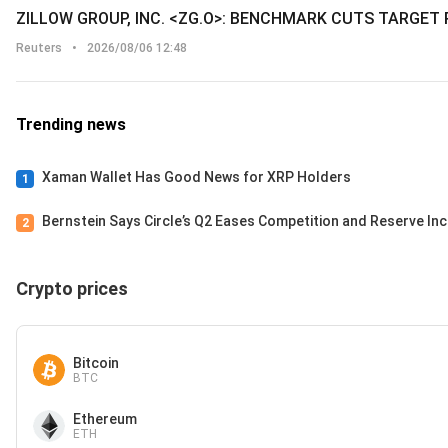
ZILLOW GROUP, INC. <ZG.O>: BENCHMARK CUTS TARGET 
Reuters
•
2026/08/06 12:48
Trending news
Xaman Wallet Has Good News for XRP Holders
1
Bernstein Says Circle’s Q2 Eases Competition and Reserve I
2
Crypto prices
Bitcoin
BTC
Ethereum
ETH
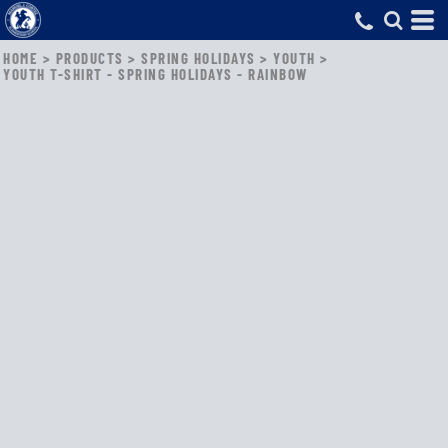
HOME
>
PRODUCTS
>
SPRING HOLIDAYS
>
YOUTH
>
YOUTH T-SHIRT - SPRING HOLIDAYS - RAINBOW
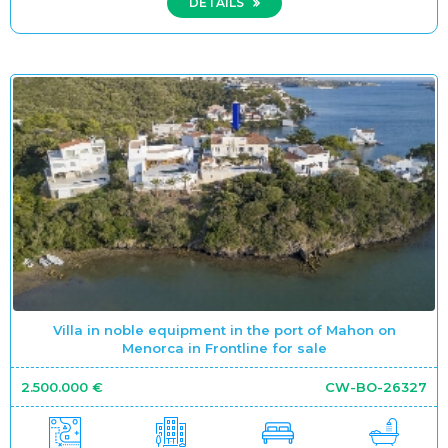
DETAILS
Villa in noble equipment in the port of Mahon on
Menorca in Frontline for sale
2.500.000 €
CW-BO-26327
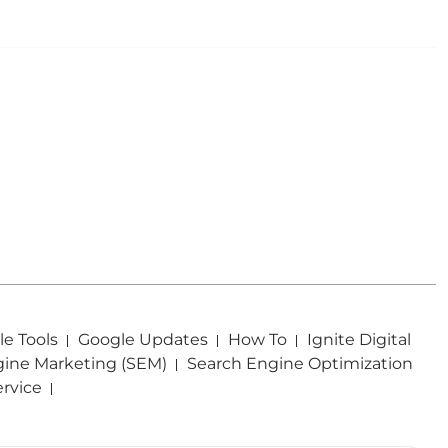
e Tools
Google Updates
How To
Ignite Digital
gine Marketing (SEM)
Search Engine Optimization
ervice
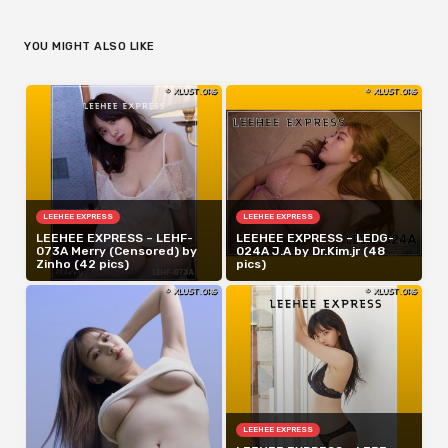
YOU MIGHT ALSO LIKE
LEEHEE EXPRESS
LEEHEE EXPRESS
LEEHEE EXPRESS – LEHF-
LEEHEE EXPRESS – LEDG-
073A Merry (Censored) by
024A J.A by Dr.Kim.jr (48
Zinho (42 pics)
pics)
LEEHEE EXPRESS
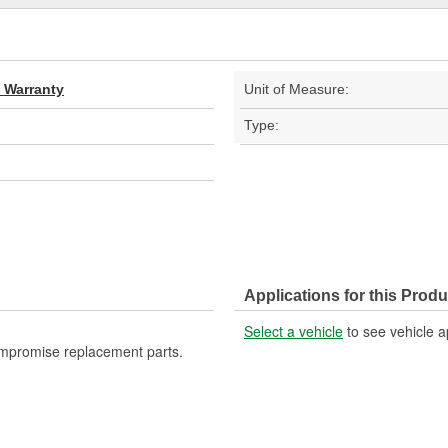
d Warranty
Unit of Measure:
Type:
Applications for this Produ
Select a vehicle
to see vehicle a
ompromise replacement parts.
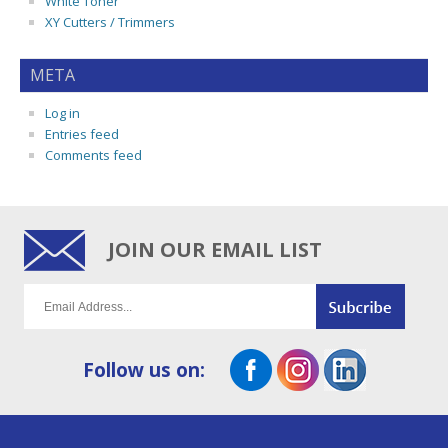
White Toner
XY Cutters / Trimmers
META
Log in
Entries feed
Comments feed
JOIN OUR EMAIL LIST
Follow us on:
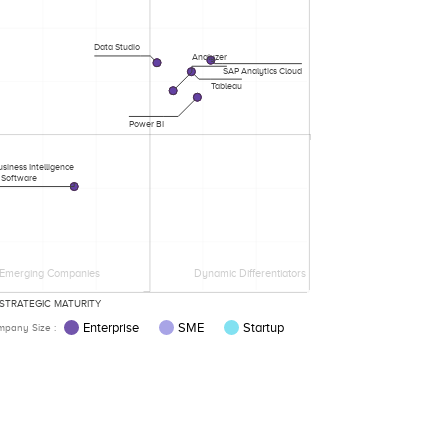
Data Studio
Analyzer
SAP Analytics Cloud
Tableau
Power BI
siness Intelligence
Software
Emerging Companies
Dynamic Differentiators
STRATEGIC MATURITY
Enterprise
SME
Startup
pany Size :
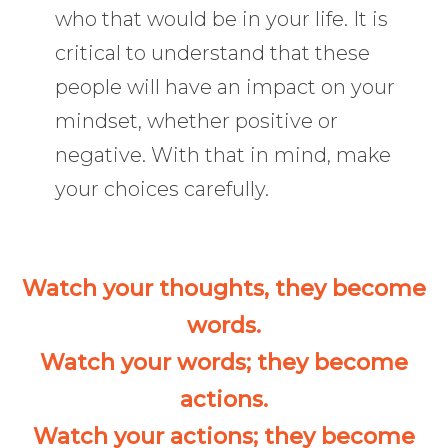
who that would be in your life. It is
critical to understand that these
people will have an impact on your
mindset, whether positive or
negative. With that in mind, make
your choices carefully.
Watch your thoughts, they become
words.
Watch your words; they become
actions.
Watch your actions; they become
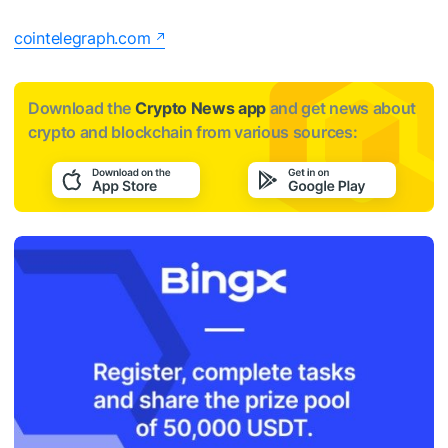
cointelegraph.com
Download the
Crypto News app
and get news about
crypto and blockchain from various sources:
========================
• Activity
Pictures stay out; copy every entry above exactly.

• Result
ZILLOW GROUP, INC. <ZG.O>: BENCHMARK CUTS TARGET 
Reuters
•
2026/08/06 12:48
Trending news
Xaman Wallet Has Good News for XRP Holders
1
Bernstein Says Circle’s Q2 Eases Competition and Reserve I
2
Crypto prices
Bitcoin
BTC
Ethereum
ETH
HOME
>
PRODUCTS
>
SPRING HOLIDAYS
>
YOUTH
>
YOUTH T-SHIRT - SPRING HOLIDAYS - RAINBOW
DETAILS
Villa in noble equipment in the port of Mahon on
Menorca in Frontline for sale
2.500.000 €
CW-BO-26327
e Tools
Google Updates
How To
Ignite Digital
gine Marketing (SEM)
Search Engine Optimization
ervice
YOU MIGHT ALSO LIKE
LEEHEE EXPRESS
LEEHEE EXPRESS
LEEHEE EXPRESS – LEHF-
LEEHEE EXPRESS – LEDG-
073A Merry (Censored) by
024A J.A by Dr.Kim.jr (48
Zinho (42 pics)
pics)
LEEHEE EXPRESS
d Warranty
Unit of Measure:
Type:
Applications for this Produ
Select a vehicle
to see vehicle a
ompromise replacement parts.
White Toner
XY Cutters / Trimmers
META
Log in
Entries feed
Comments feed
JOIN OUR EMAIL LIST
Follow us on:
Data Studio
Analyzer
SAP Analytics Cloud
Tableau
Power BI
siness Intelligence
Software
Emerging Companies
Dynamic Differentiators
STRATEGIC MATURITY
Enterprise
SME
Startup
pany Size :
who that would be in your life. It is
critical to understand that these
people will have an impact on your
mindset, whether positive or
negative. With that in mind, make
your choices carefully.
Watch your thoughts, they become
words.
Watch your words; they become
actions.
Watch your actions; they become
cointelegraph.com
Download the
Crypto News app
and get news about
crypto and blockchain from various sources:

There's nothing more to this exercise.